By on December 24, 2016

After some travel agent-induced drama we made it to Greece, albeit three hours apart and on separate flights. We slept off the stress in Athens, and headed straight for the lovely little town of Nafplio in the Peloponnese—the first capital of Greece, worry beads hotspot and popular holiday destination for Athens locals. We quickly set about exploring, climbing the leg killing 857 steps to the cliff top Palamidi fortress, which was built in the 1700s. From the top, we were rewarded with spectacular views across the old town and Mediterranean, and some pretty ancient and interesting ruins. Anywhere else this place would be on a world heritage site and well protected but this is Greece, home to sites built thousands of years before it. After we crawled back down, we undid all our exercise in a local taverna, feasting on saganaki, Greek salad, tzatziki, bread and masticha, a potent local spirit. We paid for the tzatziki afterward with an hours long garlic haze!

With the sun shining (but not really warming), we decided to take a walk along the coast around Nafplio to a nearby beach. The walk itself was lovely, we passed a bunch of old locals taking a dip, skirted along steep cliff faces and beautiful coves, all with a spectacular view across the crystal clear sea…but the beach we arrived to wasn’t so nice, a little sparse and brown. So, we made our way back to a little cove we had passed earlier where Adam was mad enough to go for a quick swim. We had just enough time to head back to our pension for a shower before heading out to a small, local ouzo distillery for a private tour and tasting. It was fun learning about their processes and sampling their pungent produce—there’s a lot of anise in each batch!

Our time in Nafplio came to an end and we jumped back on a bus to the capital. We started our touristing in Athens just a few steps from our Airbnb apartment at the Acropolis.
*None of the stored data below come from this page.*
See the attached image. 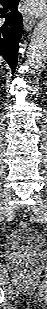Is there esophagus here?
Segmentation results:
<instances>
[{"instance_id":"34e87169","label":"esophagus","mask_w":47,"mask_h":309,"mask_svg":"<svg viewBox=\"0 0 47 309\" xmlns=\"http://www.w3.org/2000/svg\"><path fill=\"white\" fill-rule=\"evenodd\" d=\"M35 19L30 17L29 15L23 16V25L26 31H29L35 25Z\"/></svg>"}]
</instances>
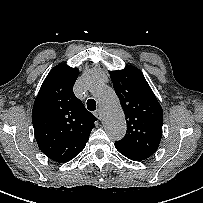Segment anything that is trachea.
Segmentation results:
<instances>
[{
    "label": "trachea",
    "mask_w": 203,
    "mask_h": 203,
    "mask_svg": "<svg viewBox=\"0 0 203 203\" xmlns=\"http://www.w3.org/2000/svg\"><path fill=\"white\" fill-rule=\"evenodd\" d=\"M87 108L90 111H94L96 110V101L94 99H89L87 101Z\"/></svg>",
    "instance_id": "trachea-1"
}]
</instances>
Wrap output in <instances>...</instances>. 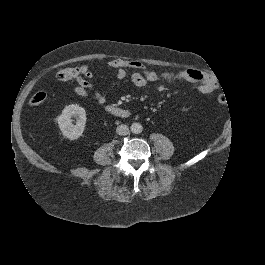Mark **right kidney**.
<instances>
[{"mask_svg": "<svg viewBox=\"0 0 265 265\" xmlns=\"http://www.w3.org/2000/svg\"><path fill=\"white\" fill-rule=\"evenodd\" d=\"M73 116L77 118L76 125L72 124L71 117ZM58 124L64 137L69 138L70 140L79 138L82 135L86 124L85 109L77 104L66 106L63 109L62 114L58 117Z\"/></svg>", "mask_w": 265, "mask_h": 265, "instance_id": "right-kidney-1", "label": "right kidney"}]
</instances>
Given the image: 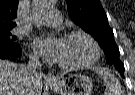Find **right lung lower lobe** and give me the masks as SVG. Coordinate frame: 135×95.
<instances>
[{"instance_id": "98d812e1", "label": "right lung lower lobe", "mask_w": 135, "mask_h": 95, "mask_svg": "<svg viewBox=\"0 0 135 95\" xmlns=\"http://www.w3.org/2000/svg\"><path fill=\"white\" fill-rule=\"evenodd\" d=\"M22 49L20 47H16L13 49L0 50V59H16L21 56Z\"/></svg>"}]
</instances>
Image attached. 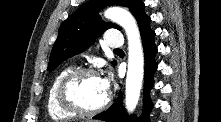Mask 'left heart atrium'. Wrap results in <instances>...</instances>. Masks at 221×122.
<instances>
[{"label":"left heart atrium","mask_w":221,"mask_h":122,"mask_svg":"<svg viewBox=\"0 0 221 122\" xmlns=\"http://www.w3.org/2000/svg\"><path fill=\"white\" fill-rule=\"evenodd\" d=\"M101 82H102V85H103V88L108 91L109 89V86H110V80L108 77H104V78H101Z\"/></svg>","instance_id":"left-heart-atrium-1"}]
</instances>
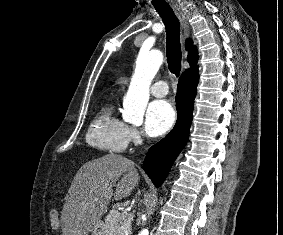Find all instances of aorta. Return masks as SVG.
I'll list each match as a JSON object with an SVG mask.
<instances>
[{
    "mask_svg": "<svg viewBox=\"0 0 283 235\" xmlns=\"http://www.w3.org/2000/svg\"><path fill=\"white\" fill-rule=\"evenodd\" d=\"M162 63L163 54L159 50L139 53L135 73L123 101L122 117L125 121L142 123L149 100V88ZM138 235H149L148 228H143Z\"/></svg>",
    "mask_w": 283,
    "mask_h": 235,
    "instance_id": "obj_1",
    "label": "aorta"
}]
</instances>
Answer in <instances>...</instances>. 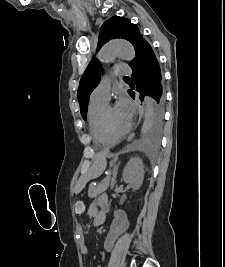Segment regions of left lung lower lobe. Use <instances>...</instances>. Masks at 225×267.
Masks as SVG:
<instances>
[{
    "label": "left lung lower lobe",
    "instance_id": "left-lung-lower-lobe-1",
    "mask_svg": "<svg viewBox=\"0 0 225 267\" xmlns=\"http://www.w3.org/2000/svg\"><path fill=\"white\" fill-rule=\"evenodd\" d=\"M130 67L135 86L128 91L129 95L134 99L135 91H138L141 101L145 95H148L152 98L153 105L163 109L165 96L162 73L154 51L144 38L139 43L136 57Z\"/></svg>",
    "mask_w": 225,
    "mask_h": 267
}]
</instances>
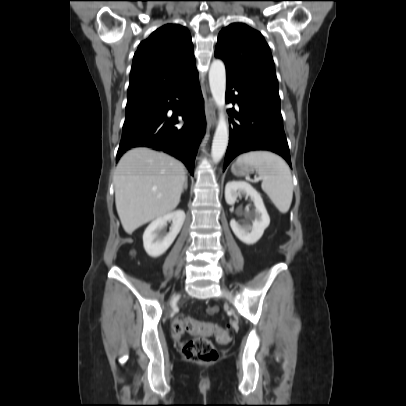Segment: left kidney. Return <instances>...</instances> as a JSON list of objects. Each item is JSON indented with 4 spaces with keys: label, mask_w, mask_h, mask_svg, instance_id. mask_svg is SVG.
<instances>
[{
    "label": "left kidney",
    "mask_w": 406,
    "mask_h": 406,
    "mask_svg": "<svg viewBox=\"0 0 406 406\" xmlns=\"http://www.w3.org/2000/svg\"><path fill=\"white\" fill-rule=\"evenodd\" d=\"M249 196L254 204V211L248 213L252 224L241 226L234 219L230 226L236 237L245 244L256 243L270 224V217L264 206L261 195L247 182L231 181L225 186V200L227 204L234 205L238 197Z\"/></svg>",
    "instance_id": "obj_1"
}]
</instances>
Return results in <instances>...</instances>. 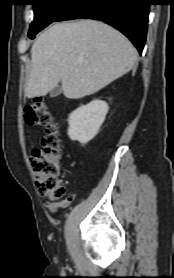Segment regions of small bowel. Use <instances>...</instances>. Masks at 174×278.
I'll return each instance as SVG.
<instances>
[{"instance_id": "obj_1", "label": "small bowel", "mask_w": 174, "mask_h": 278, "mask_svg": "<svg viewBox=\"0 0 174 278\" xmlns=\"http://www.w3.org/2000/svg\"><path fill=\"white\" fill-rule=\"evenodd\" d=\"M69 204V201H66V202H59V203H48L47 204V207L51 210V211H56L58 210L59 208L61 207H64L66 205Z\"/></svg>"}]
</instances>
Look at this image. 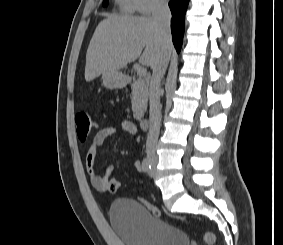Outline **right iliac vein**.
Listing matches in <instances>:
<instances>
[{
	"instance_id": "obj_1",
	"label": "right iliac vein",
	"mask_w": 283,
	"mask_h": 245,
	"mask_svg": "<svg viewBox=\"0 0 283 245\" xmlns=\"http://www.w3.org/2000/svg\"><path fill=\"white\" fill-rule=\"evenodd\" d=\"M148 161H149V163H150L151 165H154V164H155V159L152 158V157H150V158L148 159Z\"/></svg>"
}]
</instances>
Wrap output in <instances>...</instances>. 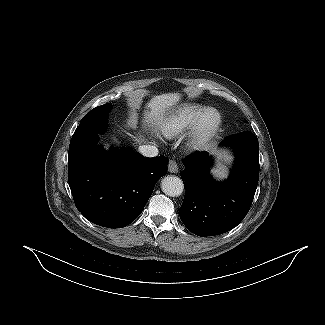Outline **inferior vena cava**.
Here are the masks:
<instances>
[{"instance_id": "602c4592", "label": "inferior vena cava", "mask_w": 325, "mask_h": 325, "mask_svg": "<svg viewBox=\"0 0 325 325\" xmlns=\"http://www.w3.org/2000/svg\"><path fill=\"white\" fill-rule=\"evenodd\" d=\"M139 152L145 157H155L158 155V149L152 145L139 146Z\"/></svg>"}]
</instances>
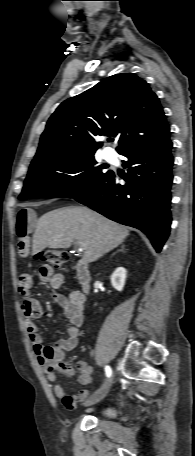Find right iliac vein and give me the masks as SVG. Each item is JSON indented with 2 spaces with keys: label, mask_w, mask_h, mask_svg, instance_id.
Returning a JSON list of instances; mask_svg holds the SVG:
<instances>
[{
  "label": "right iliac vein",
  "mask_w": 195,
  "mask_h": 456,
  "mask_svg": "<svg viewBox=\"0 0 195 456\" xmlns=\"http://www.w3.org/2000/svg\"><path fill=\"white\" fill-rule=\"evenodd\" d=\"M111 384H112V378L107 380L95 394H93L88 400H86L84 405L85 406L93 405V404H96V403L100 402L101 400H103L104 397L107 395Z\"/></svg>",
  "instance_id": "63e3f726"
}]
</instances>
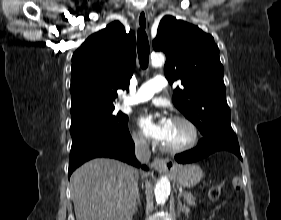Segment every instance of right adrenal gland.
Instances as JSON below:
<instances>
[{
    "instance_id": "1",
    "label": "right adrenal gland",
    "mask_w": 281,
    "mask_h": 220,
    "mask_svg": "<svg viewBox=\"0 0 281 220\" xmlns=\"http://www.w3.org/2000/svg\"><path fill=\"white\" fill-rule=\"evenodd\" d=\"M138 206H141V197H140L139 193L137 195V202H136V205H135V212H137Z\"/></svg>"
}]
</instances>
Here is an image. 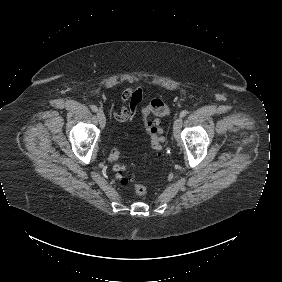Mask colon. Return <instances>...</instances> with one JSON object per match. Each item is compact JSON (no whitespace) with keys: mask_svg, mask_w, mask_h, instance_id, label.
<instances>
[{"mask_svg":"<svg viewBox=\"0 0 282 282\" xmlns=\"http://www.w3.org/2000/svg\"><path fill=\"white\" fill-rule=\"evenodd\" d=\"M153 113L157 115H164L167 112V105L164 102H157L152 106ZM146 132L149 141V147L153 152H158L163 146V137L159 131L156 123H151L146 126ZM120 152L117 148H112L109 153V160L112 164V168L116 173V177L121 184L126 185L131 183V178L124 175L125 167L119 163ZM134 191L137 196L142 197L147 193V187L142 183L134 185Z\"/></svg>","mask_w":282,"mask_h":282,"instance_id":"obj_1","label":"colon"}]
</instances>
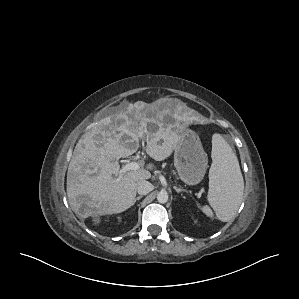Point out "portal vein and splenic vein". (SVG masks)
I'll return each instance as SVG.
<instances>
[{"label":"portal vein and splenic vein","instance_id":"18ae733b","mask_svg":"<svg viewBox=\"0 0 299 299\" xmlns=\"http://www.w3.org/2000/svg\"><path fill=\"white\" fill-rule=\"evenodd\" d=\"M139 168H140V164L137 163L136 161H132L125 165H122L120 172H119V176L117 178V181H120V179L126 172H128L130 170H138Z\"/></svg>","mask_w":299,"mask_h":299}]
</instances>
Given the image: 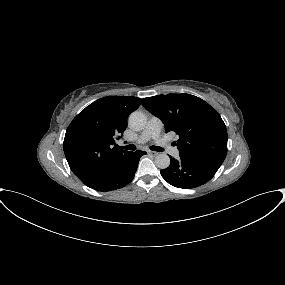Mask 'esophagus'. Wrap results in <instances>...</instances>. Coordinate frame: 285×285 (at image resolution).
I'll return each instance as SVG.
<instances>
[{
	"mask_svg": "<svg viewBox=\"0 0 285 285\" xmlns=\"http://www.w3.org/2000/svg\"><path fill=\"white\" fill-rule=\"evenodd\" d=\"M148 154L151 156H156L158 153L154 151H148Z\"/></svg>",
	"mask_w": 285,
	"mask_h": 285,
	"instance_id": "34e87169",
	"label": "esophagus"
}]
</instances>
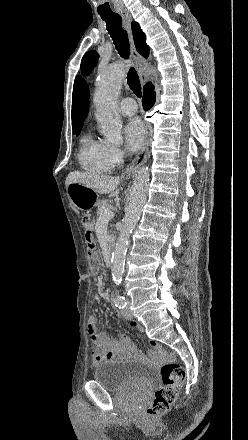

There was a surprisingly strong and icy wind blowing across the site, but that didn’t stop us from checking out every corner. The Parthenon, like the Colosseum in Rome, is a really impressive structure, particularly given the early era in which it was built. It was especially interesting seeing the Greek approach to restoration and protection—there were Parthenon spare parts laying around the grounds, along with scaffolding, cranes and the odd stray dog or cat. From the Acropolis we went in search of falafel lunch and wandered the oldest streets in the city in Plaka.

Another day, another nearby ancient ruin. We explored the many crumbling ruins of the Ancient Agora. Most of the buildings at the site were truly ruins but there was a well preserved Parthenon-esque temple that was pretty striking. With rain threatening we made our way home via the Turkish towel shop for some practical souvenirs. We spent our last day in Greece (and Europe) in the impressive Acropolis museum. The museum itself is fairly new and is packed full of ancient sculptures and original pieces of the Parthenon, as well as an explanation of the history of the Acropolis, its buildings and their intricate decorations. Very interesting stuff. For our last dinner we went for Greek platters filled with moussaka, stuffed tomato, spinach and feta and tzatziki, washed down with the owners’ father’s home made wine/vinegar. We followed all that up with a brief stroll around the lit up Acropolis. Next, it’s onto Dubai before home.